Page-level text extractions:

━━━━

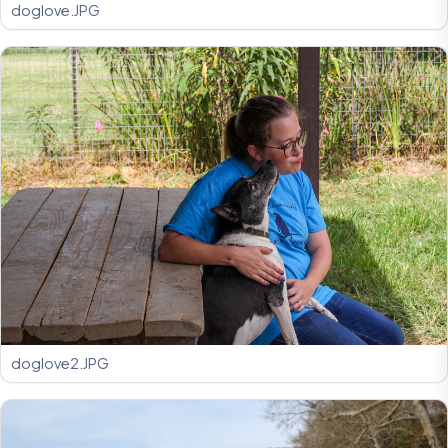
doglove.JPG
doglove2.JPG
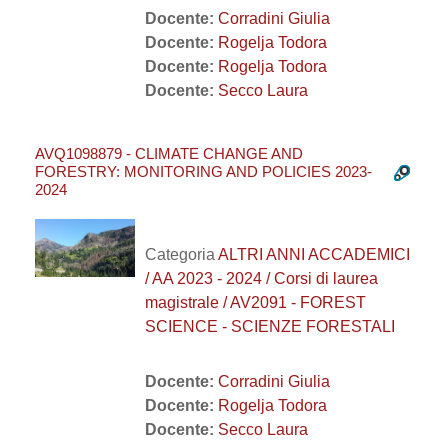
Docente:
Corradini Giulia
Docente:
Rogelja Todora
Docente:
Rogelja Todora
Docente:
Secco Laura
AVQ1098879 - CLIMATE CHANGE AND
FORESTRY: MONITORING AND POLICIES 2023-
2024
Categoria
ALTRI ANNI ACCADEMICI
/ AA 2023 - 2024 / Corsi di laurea
magistrale / AV2091 - FOREST
SCIENCE - SCIENZE FORESTALI
Docente:
Corradini Giulia
Docente:
Rogelja Todora
Docente:
Secco Laura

━━━━

Only the records are wanted, copied exactly, with the pictures dropped.

Result for this exercise
doglove.JPG
doglove2.JPG
Docente:
Corradini Giulia
Docente:
Rogelja Todora
Docente:
Rogelja Todora
Docente:
Secco Laura
AVQ1098879 - CLIMATE CHANGE AND
FORESTRY: MONITORING AND POLICIES 2023-
2024
Categoria
ALTRI ANNI ACCADEMICI
/ AA 2023 - 2024 / Corsi di laurea
magistrale / AV2091 - FOREST
SCIENCE - SCIENZE FORESTALI
Docente:
Corradini Giulia
Docente:
Rogelja Todora
Docente:
Secco Laura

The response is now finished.